As a final example and an 'application' of the techniques above we can use SQL to compute the number of days year (or rather in a sidereal year, see the link for additional details). We find a result that is in agreement with measurements with 6 significant digits. This is an interesting result considering that it is obtained with just a few lines of SQL!

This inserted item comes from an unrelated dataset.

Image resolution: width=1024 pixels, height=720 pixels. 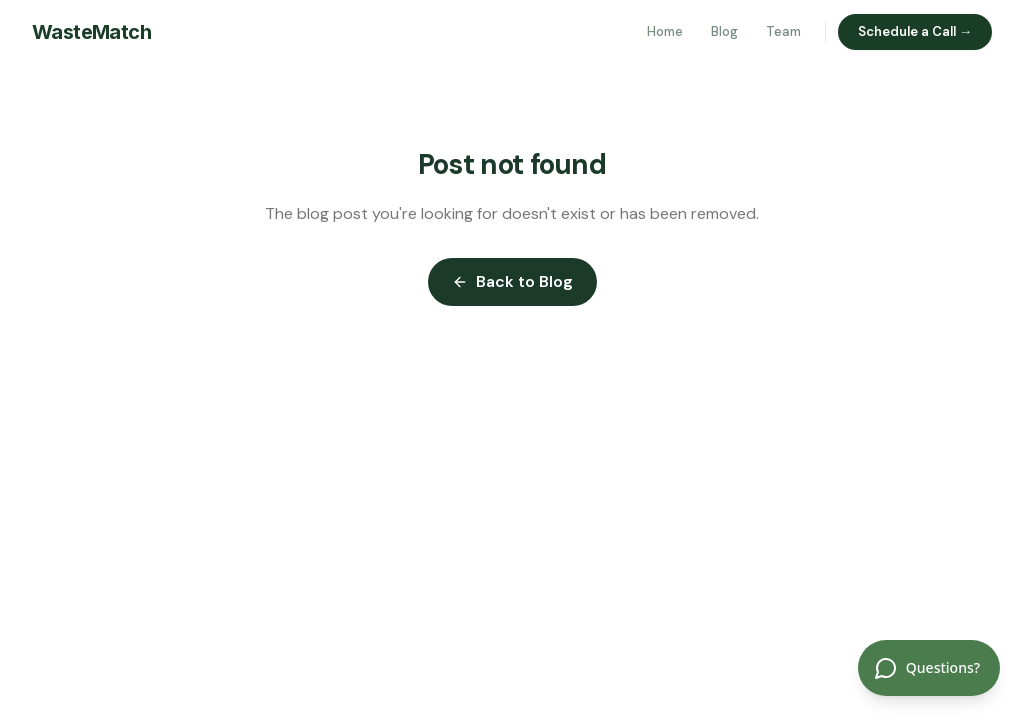 What do you see at coordinates (665, 31) in the screenshot?
I see `Home` at bounding box center [665, 31].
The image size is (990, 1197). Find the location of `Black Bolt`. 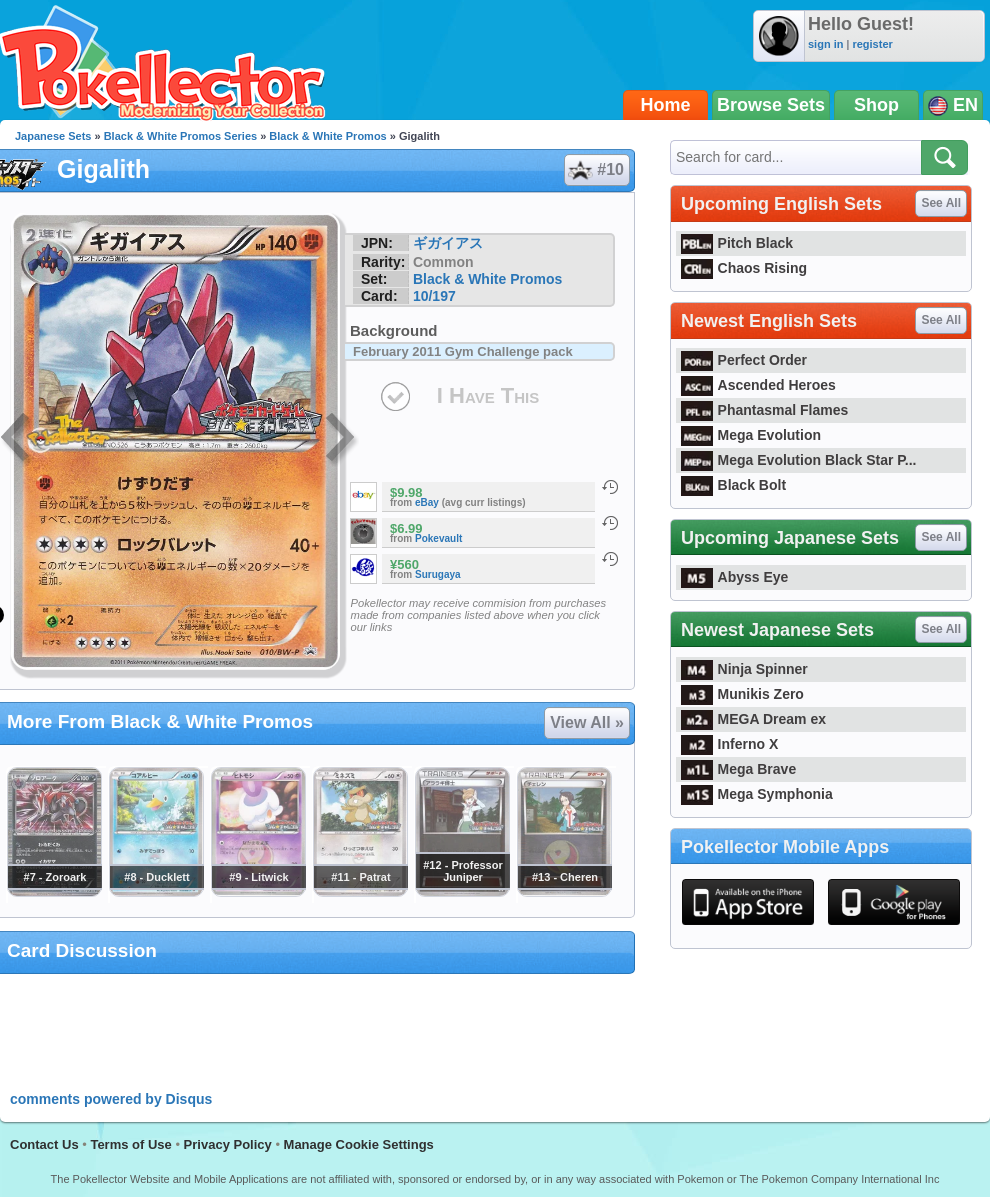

**-- SQL to compute the number of days in one sidereal year**

**-- A sidereal year is the time taken by the Earth to orbit**

**-- the Sun once with respect to the fixed stars.**

**-- This builds on the equation and SQL discussed in example N.3**

**define dT=.1**

**define aph=152098233**

**define GM=132712838618000000**

**define v_aph=29291**

**define maxT=40000**

**select round(t*1000/(3600*24),3) days_in_a_sidereal_year from (**

**WITH data(step, t,x,y,vx,vy,ax,ay) AS (**

**SELECT 0 step,cast(0 as binary_double) t,cast(&aph as binary_double) x,cast(0 as binary_double) y,**

**cast(0 as binary_double) vx, cast(&v_aph as binary_double) vy,**

**cast(-&GM/power(&aph,2) as binary_double) ax, cast(0 as binary_double) ay FROM dual**

**UNION ALL**

**SELECT step+1, t+&dT, x+vx*&dT+0.5*ax*&dT*&dT, y+vy*&dT+0.5*ay*&dT*&dT,**

**vx+0.5*(ax-&GM*(x+vx*&dT)/power(x*x+y*y,1.5))*&dT,**

**vy+0.5*(ay-&GM*(y+vy*&dT)/power(x*x+y*y,1.5))*&dT,**

**-&GM*(x+vx*&dT+0.5*ax*&dT*&dT)/power(power(x+vx*&dT,2)+power(y+vy*&dT,2),1.5),**

**-&GM*(y+vy*&dT+0.5*ay*&dT*&dT)/power(power(x+vx*&dT,2)+power(y+vy*&dT,2),1.5)**

**FROM data WHERE t < &maxT**

**)**

**SELECT step,t,y,lead(y) over(order by step) next_y FROM data**

**) where y<0 and next_y>0;**

**DAYS_IN_A_SIDEREAL_YEAR**

**-----------------------**

**365.256**

### Conclusions:

We have discussed in 4 examples the usage of Oracle SQL and in particular of**recursive subquery factoring**(recursive common table expressions)

**,**applied to solve selected cases of

**differential equations**of classical mechanics. Despite the simplifications and approximations involved, the technique has allowed us to

**compute the length of the sidereal year**with good precision. This

**method can be extended**to make calculation for more complex systems, such as systems of many particles.